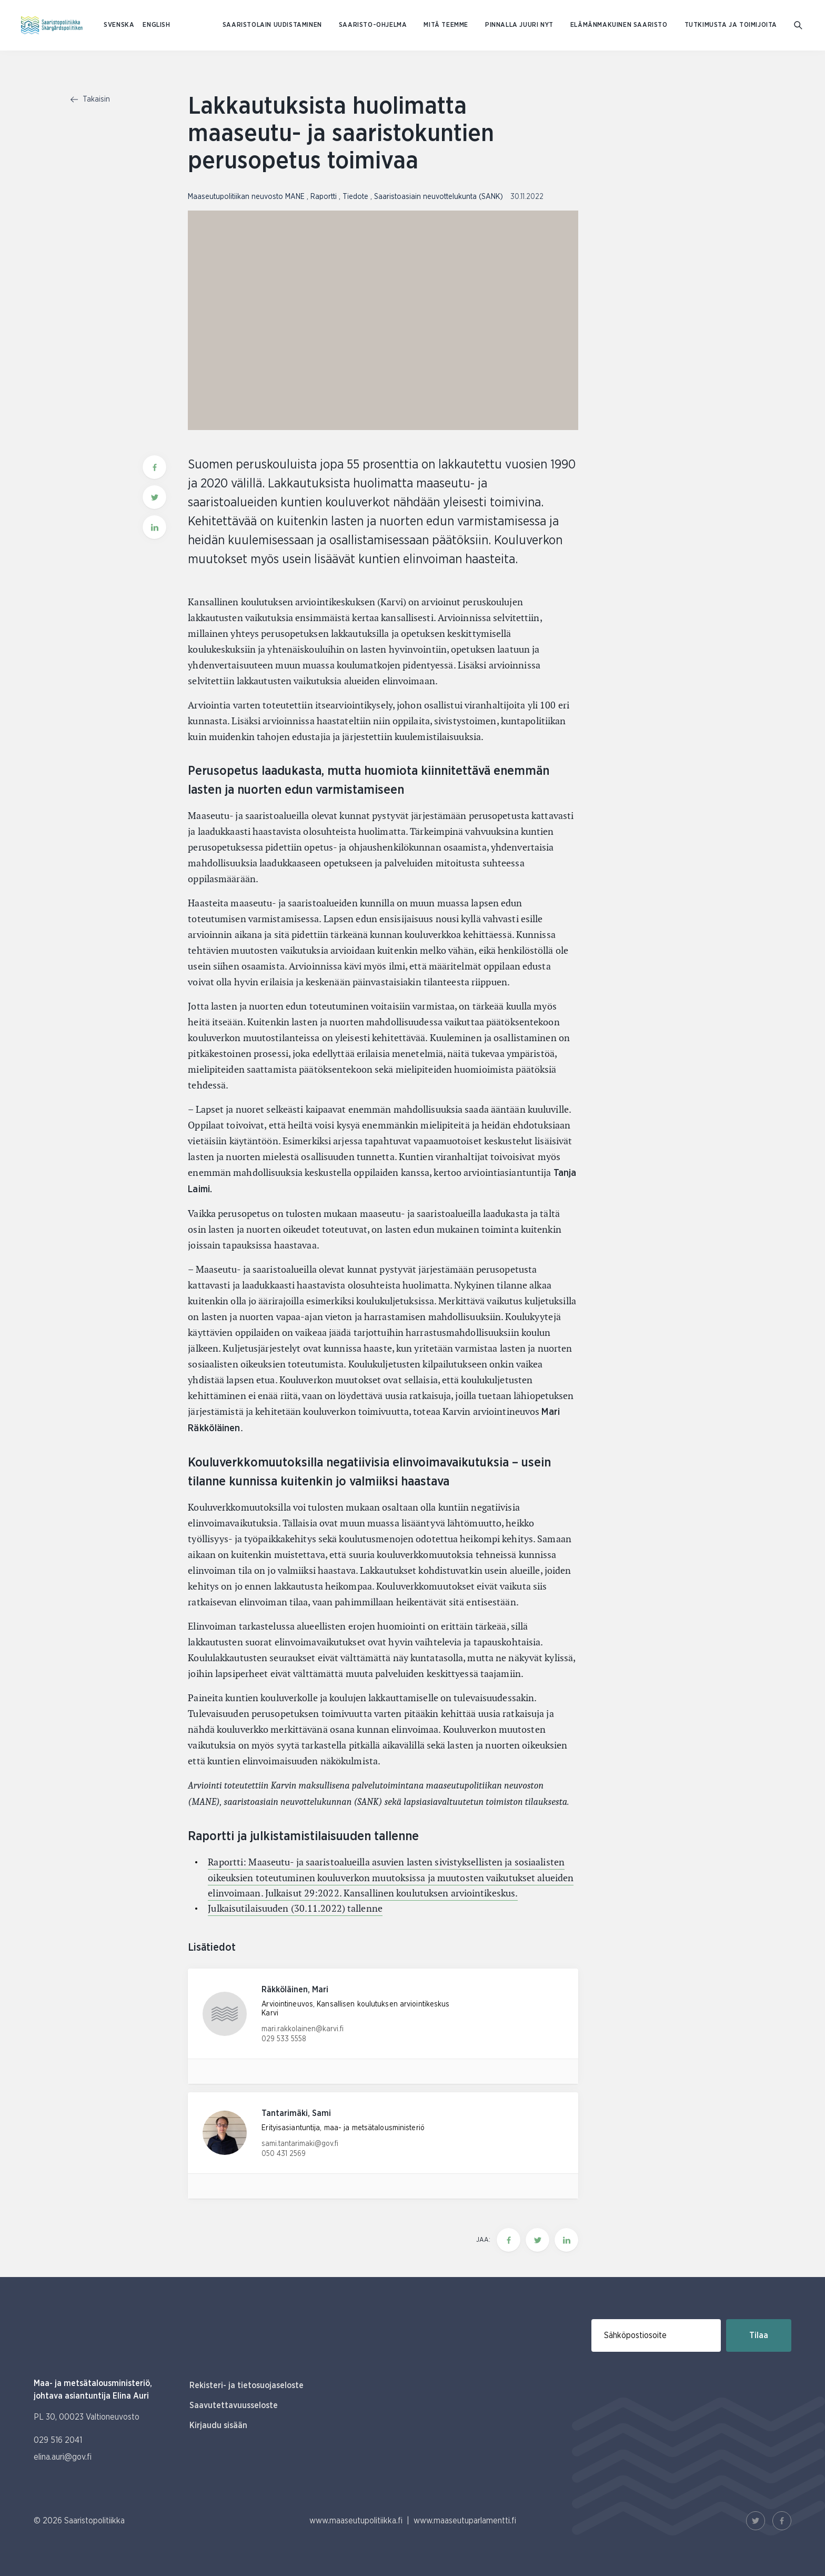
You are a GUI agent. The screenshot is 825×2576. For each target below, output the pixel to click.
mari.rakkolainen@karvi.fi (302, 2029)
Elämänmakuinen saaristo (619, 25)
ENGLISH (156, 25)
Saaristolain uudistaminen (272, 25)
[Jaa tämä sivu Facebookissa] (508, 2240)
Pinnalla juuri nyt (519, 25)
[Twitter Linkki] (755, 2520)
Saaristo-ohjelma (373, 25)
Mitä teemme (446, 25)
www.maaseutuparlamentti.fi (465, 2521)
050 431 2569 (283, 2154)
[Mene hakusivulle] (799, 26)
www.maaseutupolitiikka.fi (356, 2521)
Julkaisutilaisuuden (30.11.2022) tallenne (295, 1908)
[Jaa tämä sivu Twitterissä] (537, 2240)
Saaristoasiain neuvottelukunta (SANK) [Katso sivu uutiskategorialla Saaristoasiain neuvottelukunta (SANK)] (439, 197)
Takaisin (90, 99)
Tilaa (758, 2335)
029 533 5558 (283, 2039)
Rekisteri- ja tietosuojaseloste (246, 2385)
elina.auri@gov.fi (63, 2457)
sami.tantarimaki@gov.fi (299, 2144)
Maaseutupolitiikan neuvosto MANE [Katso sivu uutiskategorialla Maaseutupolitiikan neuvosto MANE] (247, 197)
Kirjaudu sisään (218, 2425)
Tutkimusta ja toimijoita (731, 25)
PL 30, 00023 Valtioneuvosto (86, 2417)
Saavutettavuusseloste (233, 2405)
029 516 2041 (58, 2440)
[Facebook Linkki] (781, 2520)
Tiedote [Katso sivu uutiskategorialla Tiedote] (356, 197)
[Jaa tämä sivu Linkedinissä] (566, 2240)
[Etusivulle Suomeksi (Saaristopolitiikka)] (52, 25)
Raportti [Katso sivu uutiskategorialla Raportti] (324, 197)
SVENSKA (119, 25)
+ + +
# Instructions for the task
For each line above, output its wording exactly and leave out any picture.

# Answer space
You are a GUI agent. The screenshot is 825×2576. For each target below, output the pixel to click.
mari.rakkolainen@karvi.fi (302, 2029)
Elämänmakuinen saaristo (619, 25)
ENGLISH (156, 25)
Saaristolain uudistaminen (272, 25)
[Jaa tämä sivu Facebookissa] (508, 2240)
Pinnalla juuri nyt (519, 25)
[Twitter Linkki] (755, 2520)
Saaristo-ohjelma (373, 25)
Mitä teemme (446, 25)
www.maaseutuparlamentti.fi (465, 2521)
050 431 2569 (283, 2154)
[Mene hakusivulle] (799, 26)
www.maaseutupolitiikka.fi (356, 2521)
Julkaisutilaisuuden (30.11.2022) tallenne (295, 1908)
[Jaa tämä sivu Twitterissä] (537, 2240)
Saaristoasiain neuvottelukunta (SANK) [Katso sivu uutiskategorialla Saaristoasiain neuvottelukunta (SANK)] (439, 197)
Takaisin (90, 99)
Tilaa (758, 2335)
029 533 5558 (283, 2039)
Rekisteri- ja tietosuojaseloste (246, 2385)
elina.auri@gov.fi (63, 2457)
sami.tantarimaki@gov.fi (299, 2144)
Maaseutupolitiikan neuvosto MANE [Katso sivu uutiskategorialla Maaseutupolitiikan neuvosto MANE] (247, 197)
Kirjaudu sisään (218, 2425)
Tutkimusta ja toimijoita (731, 25)
PL 30, 00023 Valtioneuvosto (86, 2417)
Saavutettavuusseloste (233, 2405)
029 516 2041 (58, 2440)
[Facebook Linkki] (781, 2520)
Tiedote [Katso sivu uutiskategorialla Tiedote] (356, 197)
[Jaa tämä sivu Linkedinissä] (566, 2240)
[Etusivulle Suomeksi (Saaristopolitiikka)] (52, 25)
Raportti [Katso sivu uutiskategorialla Raportti] (324, 197)
SVENSKA (119, 25)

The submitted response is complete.